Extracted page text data
*** Begin section ***
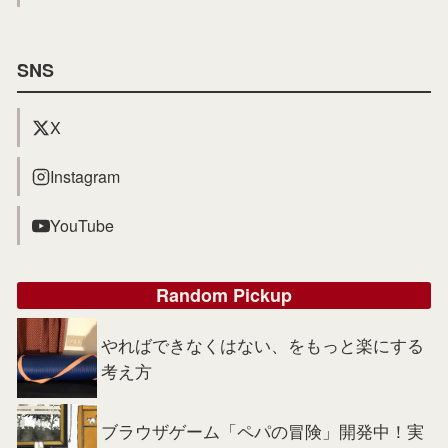
SNS
X
Instagram
YouTube
Random Pickup
やればできなくはない、をもっと楽にする
考え方
ブラウザゲーム「ペパの冒険」開発中！実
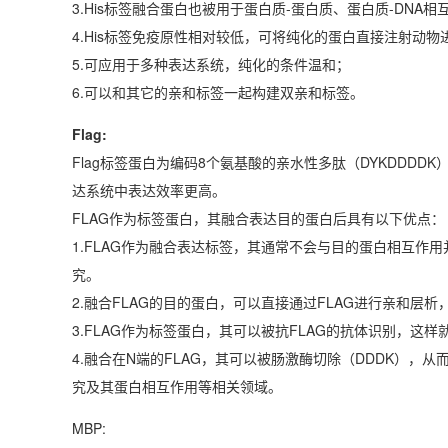
3.His标签融合蛋白也被用于蛋白质-蛋白质、蛋白质-DNA
4.His标签免疫原性相对较低，可将纯化的蛋白直接注射动
5.可应用于多种表达系统，纯化的条件温和；
6.可以和其它的亲和标签一起构建双亲和标签。
Flag:
Flag标签蛋白为编码8个氨基酸的亲水性多肽（DYKDDDD
达系统中表达效率更高。
FLAG作为标签蛋白，其融合表达目的蛋白后具有以下优点：
1.FLAG作为融合表达标签，其通常不会与目的蛋白相互
究。
2.融合FLAG的目的蛋白，可以直接通过FLAG进行亲和
3.FLAG作为标签蛋白，其可以被抗FLAG的抗体识别，这样就方便
4.融合在N端的FLAG，其可以被肠激酶切除（DDDK），
究及其蛋白相互作用等相关领域。
MBP:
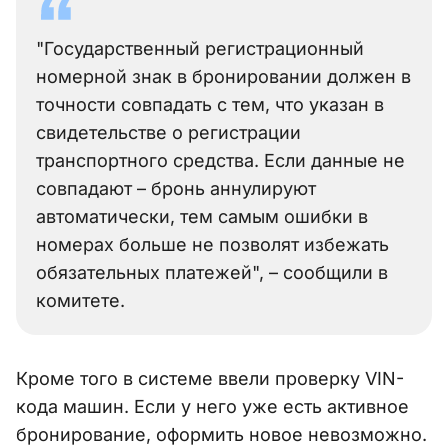
"Государственный регистрационный
номерной знак в бронировании должен в
точности совпадать с тем, что указан в
свидетельстве о регистрации
транспортного средства. Если данные не
совпадают – бронь аннулируют
автоматически, тем самым ошибки в
номерах больше не позволят избежать
обязательных платежей", – сообщили в
комитете.
Кроме того в системе ввели проверку VIN-
кода машин. Если у него уже есть активное
бронирование, оформить новое невозможно.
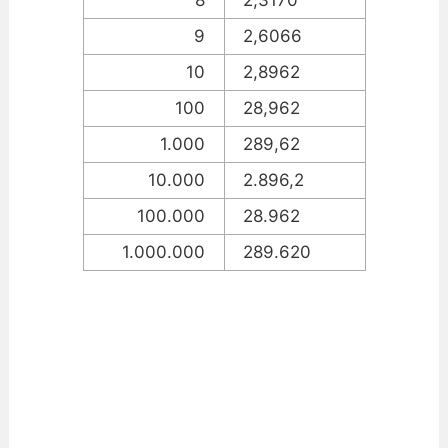
9
2,6066
10
2,8962
100
28,962
1.000
289,62
10.000
2.896,2
100.000
28.962
1.000.000
289.620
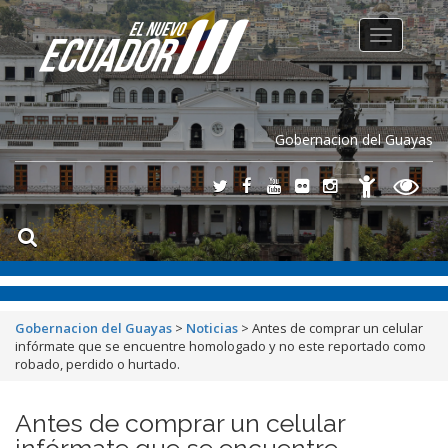
Toggle
navigation
Gobernacion del Guayas
Gobernacion del Guayas
>
Noticias
>
Antes de comprar un celular
infórmate que se encuentre homologado y no este reportado como
robado, perdido o hurtado.
Antes de comprar un celular
infórmate que se encuentre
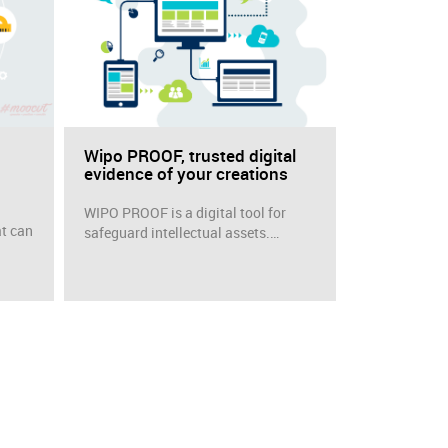
Wipo PROOF, trusted digital
evidence of your creations
WIPO PROOF is a digital tool for
at can
safeguard intellectual assets.…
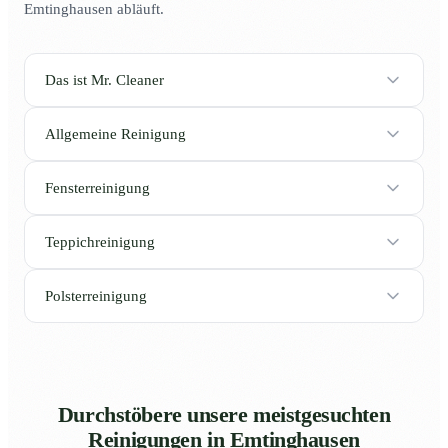
Emtinghausen abläuft.
Das ist Mr. Cleaner
Allgemeine Reinigung
Fensterreinigung
Teppichreinigung
Polsterreinigung
Durchstöbere unsere meistgesuchten
Reinigungen in Emtinghausen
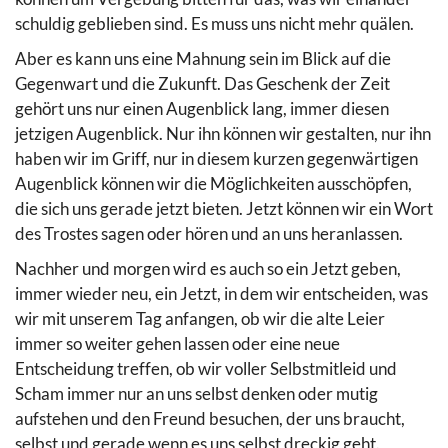
schuldig geblieben sind. Es muss uns nicht mehr quälen.
Aber es kann uns eine Mahnung sein im Blick auf die
Gegenwart und die Zukunft. Das Geschenk der Zeit
gehört uns nur einen Augenblick lang, immer diesen
jetzigen Augenblick. Nur ihn können wir gestalten, nur ihn
haben wir im Griff, nur in diesem kurzen gegenwärtigen
Augenblick können wir die Möglichkeiten ausschöpfen,
die sich uns gerade jetzt bieten. Jetzt können wir ein Wort
des Trostes sagen oder hören und an uns heranlassen.
Nachher und morgen wird es auch so ein Jetzt geben,
immer wieder neu, ein Jetzt, in dem wir entscheiden, was
wir mit unserem Tag anfangen, ob wir die alte Leier
immer so weiter gehen lassen oder eine neue
Entscheidung treffen, ob wir voller Selbstmitleid und
Scham immer nur an uns selbst denken oder mutig
aufstehen und den Freund besuchen, der uns braucht,
selbst und gerade wenn es uns selbst dreckig geht.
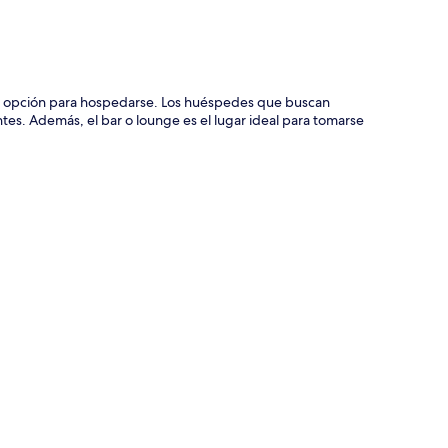
ción del mapa
te opción para hospedarse. Los huéspedes que buscan
tes. Además, el bar o lounge es el lugar ideal para tomarse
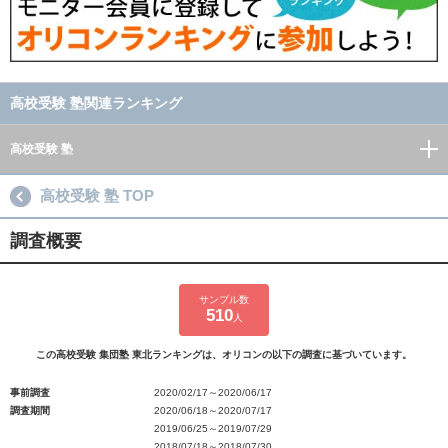
高校受験 塾関連ランキング
高校受験 塾
高校受験 塾 TOP
調査概要
サンプル数
510
人
この高校受験 集団塾 東北ランキングは、オリコンの以下の調査に基づいています。
事前調査
2020/02/17～2020/06/17
調査期間
2020/06/18～2020/07/17
2019/06/25～2019/07/29
2018/07/18～2018/07/30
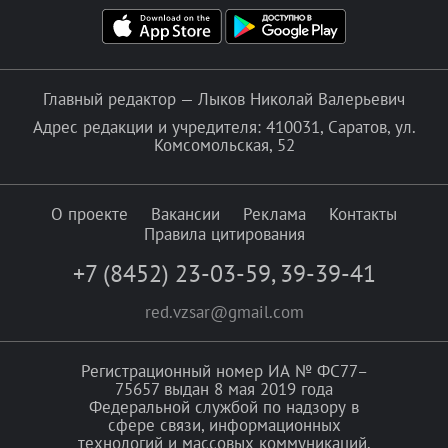
Главный редактор — Лыков Николай Валерьевич
Адрес редакции и учредителя: 410031, Саратов, ул.
Комсомольская, 52
О проекте
Вакансии
Реклама
Контакты
Правила цитирования
+7 (8452) 23-03-59
,
39-39-41
red.vzsar@gmail.com
Регистрационный номер ИА № ФС77–
75657 выдан 8 мая 2019 года
Федеральной службой по надзору в
сфере связи, информационных
технологий и массовых коммуникаций.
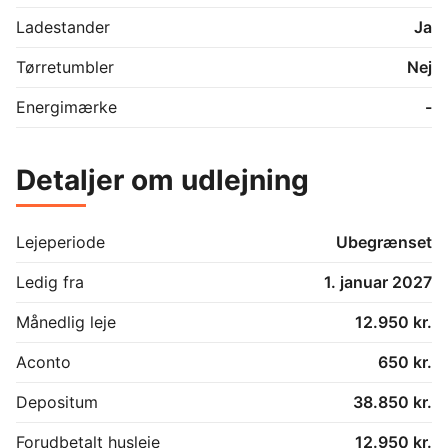
hverdagskvalitet går hånd i hånd.
Ladestander
Ja
Tørretumbler
Nej
Energimærke
-
Detaljer om udlejning
Lejeperiode
Ubegrænset
Ledig fra
1. januar 2027
Månedlig leje
12.950 kr.
Aconto
650 kr.
Depositum
38.850 kr.
Forudbetalt husleje
12.950 kr.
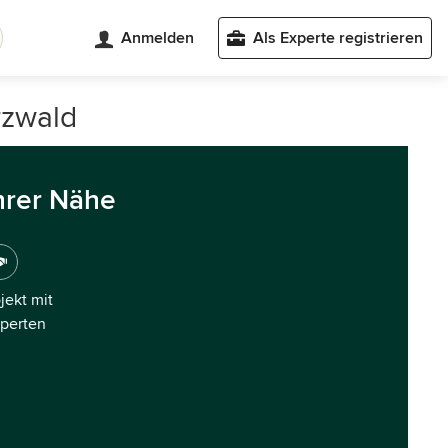
Anmelden
Als Experte registrieren
rzwald
hrer Nähe
ojekt mit
xperten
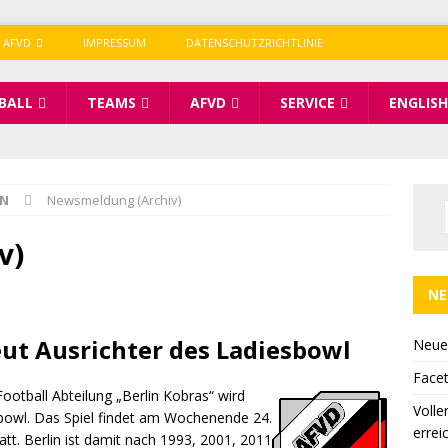
 AFVD
IMPRESSUM
DATENSCHUTZRICHTLINIE
BALL
TEAMS
AFVD
SERVICE
ENGLISH
IN
Newsmeldung (Archiv)
v)
NE
eut Ausrichter des Ladiesbowl
Neue
Facet
Football Abteilung „Berlin Kobras“ wird
Volle
esbowl. Das Spiel findet am Wochenende 24.
errei
tt. Berlin ist damit nach 1993, 2001, 2011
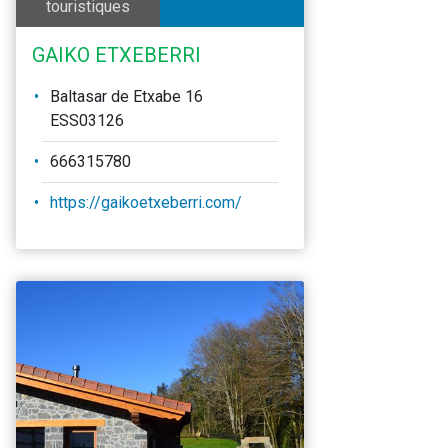
touristiques
GAIKO ETXEBERRI
Baltasar de Etxabe 16
ESS03126
666315780
https://gaikoetxeberri.com/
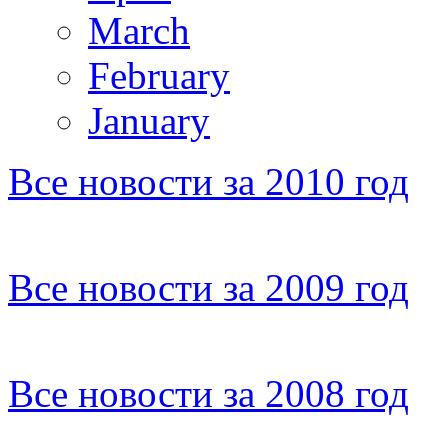
March
February
January
Все новости за 2010 год
Все новости за 2009 год
Все новости за 2008 год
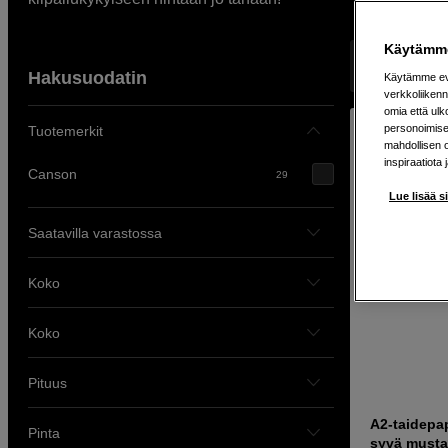
Käytämme
Näyttää 29 t
Hakusuodatin
Käytämme evä
verkkoliikenn
omia että ul
personoimisek
Tuotemerkit
mahdollisen 
inspiraatiota 
Canson
29
Lue lisää s
Saatavilla varastossa
Koko
Koko
Pituus
A2-taidepap
Pinta
syvä musta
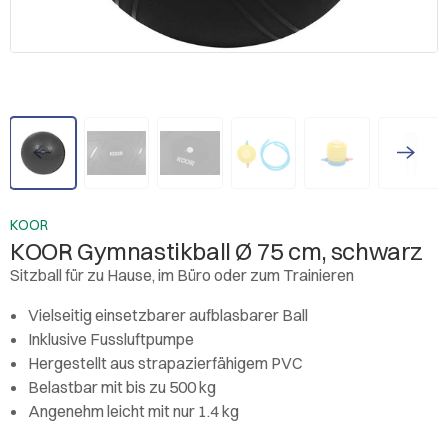
KOOR
KOOR Gymnastikball Ø 75 cm, schwarz
Sitzball für zu Hause, im Büro oder zum Trainieren
Vielseitig einsetzbarer aufblasbarer Ball
Inklusive Fussluftpumpe
Hergestellt aus strapazierfähigem PVC
Belastbar mit bis zu 500 kg
Angenehm leicht mit nur 1.4 kg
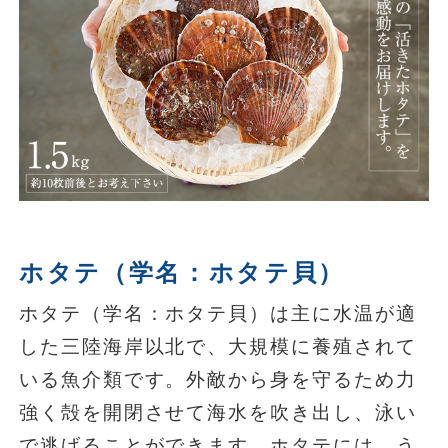
ホタテ（学名：ホタテ貝）
ホタテ（学名：ホタテ貝）は主に水温が適
した三陸海岸以北で、大規模に養殖されて
いる魚介類です。外敵から身を守るため力
強く殻を開閉させて海水を吹き出し、泳い
で逃げることができます。ホタテには、う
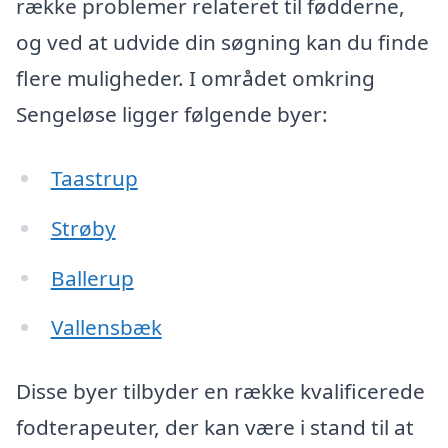
række problemer relateret til fødderne,
og ved at udvide din søgning kan du finde
flere muligheder. I området omkring
Sengeløse ligger følgende byer:
Taastrup
Strøby
Ballerup
Vallensbæk
Disse byer tilbyder en række kvalificerede
fodterapeuter, der kan være i stand til at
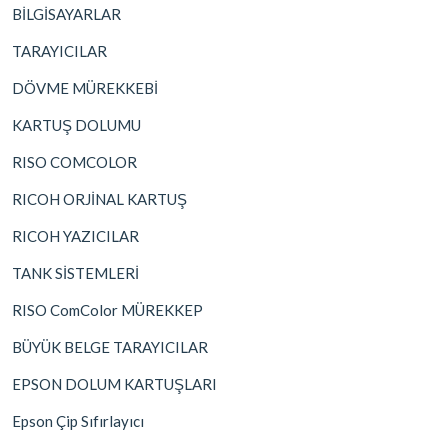
BİLGİSAYARLAR
TARAYICILAR
DÖVME MÜREKKEBİ
KARTUŞ DOLUMU
RISO COMCOLOR
RICOH ORJİNAL KARTUŞ
RICOH YAZICILAR
TANK SİSTEMLERİ
RISO ComColor MÜREKKEP
BÜYÜK BELGE TARAYICILAR
EPSON DOLUM KARTUŞLARI
Epson Çip Sıfırlayıcı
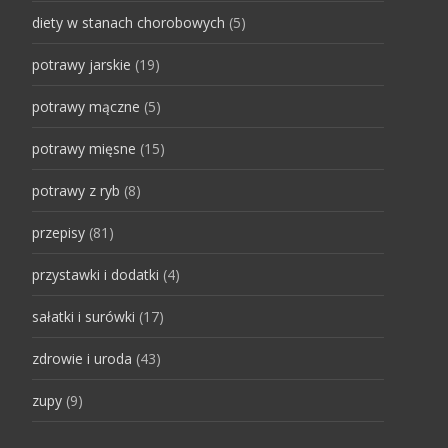
diety w stanach chorobowych
(5)
potrawy jarskie
(19)
potrawy mączne
(5)
potrawy mięsne
(15)
potrawy z ryb
(8)
przepisy
(81)
przystawki i dodatki
(4)
sałatki i surówki
(17)
zdrowie i uroda
(43)
zupy
(9)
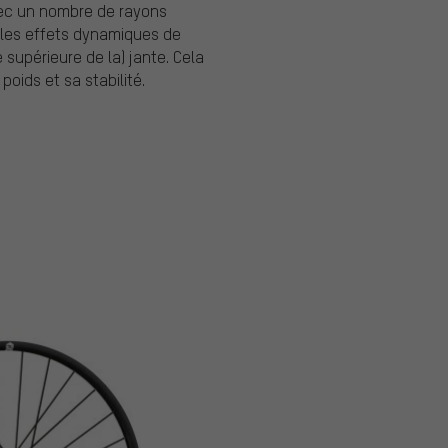
ec un nombre de rayons
 les effets dynamiques de
 supérieure de la) jante. Cela
poids et sa stabilité.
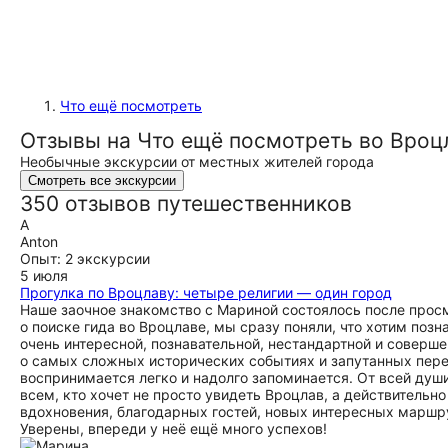
Что ещё посмотреть
Отзывы на Что ещё посмотреть во Вроц
Необычные экскурсии от местных жителей города
Смотреть все экскурсии
350 отзывов путешественников
A
Anton
Опыт: 2 экскурсии
5 июля
Прогулка по Вроцлаву: четыре религии — один город
Наше заочное знакомство с Мариной состоялось после просм
о поиске гида во Вроцлаве, мы сразу поняли, что хотим поз
очень интересной, познавательной, нестандартной и соверш
о самых сложных исторических событиях и запутанных пере
воспринимается легко и надолго запоминается. От всей ду
всем, кто хочет не просто увидеть Вроцлав, а действительн
вдохновения, благодарных гостей, новых интересных маршру
Уверены, впереди у неё ещё много успехов!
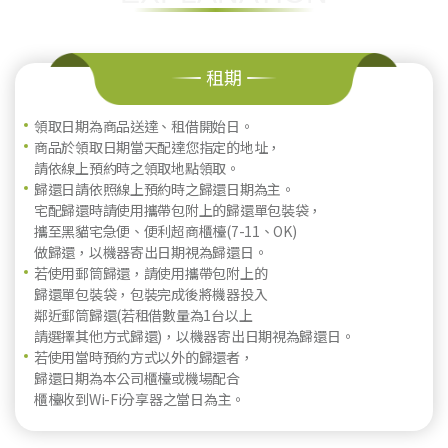
租期
領取日期為商品送達、租借開始日。
商品於領取日期當天配達您指定的地址，
請依線上預約時之領取地點領取。
歸還日請依照線上預約時之歸還日期為主。
宅配歸還時請使用攜帶包附上的歸還單包裝袋，
攜至黑貓宅急便、便利超商櫃檯(7-11、OK)
做歸還，以機器寄出日期視為歸還日。
若使用郵筒歸還，請使用攜帶包附上的
歸還單包裝袋，包裝完成後將機器投入
鄰近郵筒歸還(若租借數量為1台以上
請選擇其他方式歸還)，以機器寄出日期視為歸還日。
若使用當時預約方式以外的歸還者，
歸還日期為本公司櫃檯或機場配合
櫃檯收到Wi-Fi分享器之當日為主。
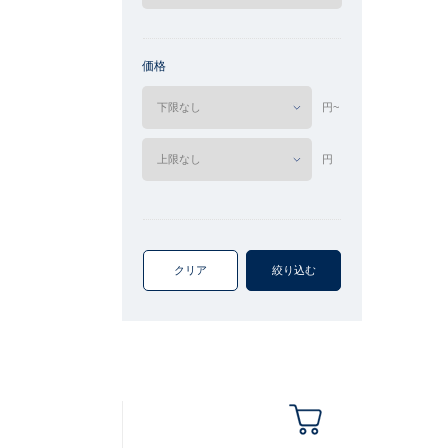
価格
円~
円
クリア
絞り込む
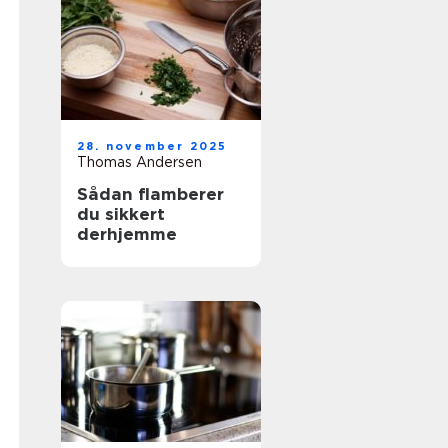
28. november 2025
Thomas Andersen
Sådan flamberer
du sikkert
derhjemme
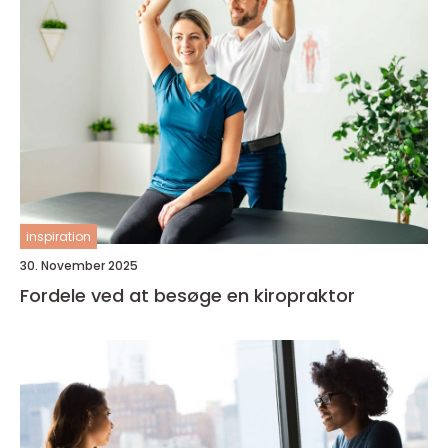
inspiration
30. November 2025
Fordele ved at besøge en kiropraktor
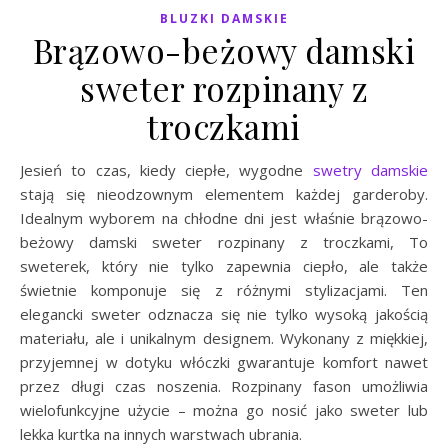
BLUZKI DAMSKIE
Brązowo-beżowy damski
sweter rozpinany z
troczkami
Jesień to czas, kiedy ciepłe, wygodne
swetry damskie
stają się nieodzownym elementem każdej garderoby.
Idealnym wyborem na chłodne dni jest właśnie brązowo-
beżowy damski sweter rozpinany z troczkami, To
sweterek, który nie tylko zapewnia ciepło, ale także
świetnie komponuje się z różnymi stylizacjami. Ten
elegancki sweter odznacza się nie tylko wysoką jakością
materiału, ale i unikalnym designem. Wykonany z miękkiej,
przyjemnej w dotyku włóczki gwarantuje komfort nawet
przez długi czas noszenia. Rozpinany fason umożliwia
wielofunkcyjne użycie – można go nosić jako sweter lub
lekka kurtka na innych warstwach ubrania.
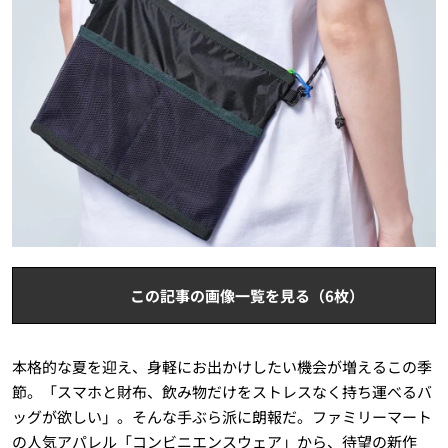
この記事の画像一覧を見る（6枚）
本格的な夏を迎え、身軽にお出かけしたい機会が増えるこの季
節。「スマホと財布、飲み物だけをストレスなく持ち運べるバ
ッグが欲しい」。そんな手ぶら派に朗報だ。ファミリーマート
の人気アパレル「コンビニエンスウェア」から、待望の新作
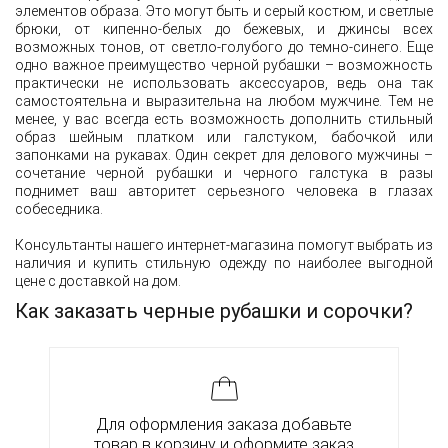
элементов образа. Это могут быть и серый костюм, и светлые
брюки, от кипенно-белых до бежевых, и джинсы всех
возможных тонов, от светло-голубого до темно-синего. Еще
одно важное преимущество черной рубашки – возможность
практически не использовать аксессуаров, ведь она так
самостоятельна и выразительна на любом мужчине. Тем не
менее, у вас всегда есть возможность дополнить стильный
образ шейным платком или галстуком, бабочкой или
запонками на рукавах. Один секрет для делового мужчины –
сочетание черной рубашки и черного галстука в разы
поднимет ваш авторитет серьезного человека в глазах
собеседника.
Консультанты нашего интернет-магазина помогут выбрать из
наличия и купить стильную одежду по наиболее выгодной
цене с доставкой на дом.
Как заказать черные рубашки и сорочки?
Для оформления заказа добавьте
товар в корзину и оформите заказ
*** End section ***
**TASK PROMPT**
The output is the lines from the start of the data above through the line containing "die sich uns", unchanged, with any picture left out.

**RESPONSE TO THIS EXERCISE**
SNS
X
Instagram
YouTube
Random Pickup
やればできなくはない、をもっと楽にする
考え方
ブラウザゲーム「ペパの冒険」開発中！実
3.His标签融合蛋白也被用于蛋白质-蛋白质、蛋白质-DNA
4.His标签免疫原性相对较低，可将纯化的蛋白直接注射动
5.可应用于多种表达系统，纯化的条件温和；
6.可以和其它的亲和标签一起构建双亲和标签。
Flag:
Flag标签蛋白为编码8个氨基酸的亲水性多肽（DYKDDDD
达系统中表达效率更高。
FLAG作为标签蛋白，其融合表达目的蛋白后具有以下优点：
1.FLAG作为融合表达标签，其通常不会与目的蛋白相互
究。
2.融合FLAG的目的蛋白，可以直接通过FLAG进行亲和
3.FLAG作为标签蛋白，其可以被抗FLAG的抗体识别，这样就方便
4.融合在N端的FLAG，其可以被肠激酶切除（DDDK），
究及其蛋白相互作用等相关领域。
MBP:
"Государственный регистрационный
номерной знак в бронировании должен в
точности совпадать с тем, что указан в
свидетельстве о регистрации
транспортного средства. Если данные не
совпадают – бронь аннулируют
автоматически, тем самым ошибки в
номерах больше не позволят избежать
обязательных платежей", – сообщили в
комитете.
Кроме того в системе ввели проверку VIN-
кода машин. Если у него уже есть активное
бронирование, оформить новое невозможно.
9
2,6066
10
2,8962
100
28,962
1.000
289,62
10.000
2.896,2
100.000
28.962
1.000.000
289.620
Toggle
navigation
Gobernacion del Guayas
Gobernacion del Guayas
>
Noticias
>
Antes de comprar un celular
infórmate que se encuentre homologado y no este reportado como
robado, perdido o hurtado.
Antes de comprar un celular
infórmate que se encuentre
Wipo PROOF, trusted digital
evidence of your creations
WIPO PROOF is a digital tool for
at can
safeguard intellectual assets.…
Emtinghausen abläuft.
Das ist Mr. Cleaner
Allgemeine Reinigung
Fensterreinigung
Teppichreinigung
Polsterreinigung
Durchstöbere unsere meistgesuchten
Reinigungen in Emtinghausen
schuldig geblieben sind. Es muss uns nicht mehr quälen.
Aber es kann uns eine Mahnung sein im Blick auf die
Gegenwart und die Zukunft. Das Geschenk der Zeit
gehört uns nur einen Augenblick lang, immer diesen
jetzigen Augenblick. Nur ihn können wir gestalten, nur ihn
haben wir im Griff, nur in diesem kurzen gegenwärtigen
Augenblick können wir die Möglichkeiten ausschöpfen,
die sich uns gerade jetzt bieten. Jetzt können wir ein Wort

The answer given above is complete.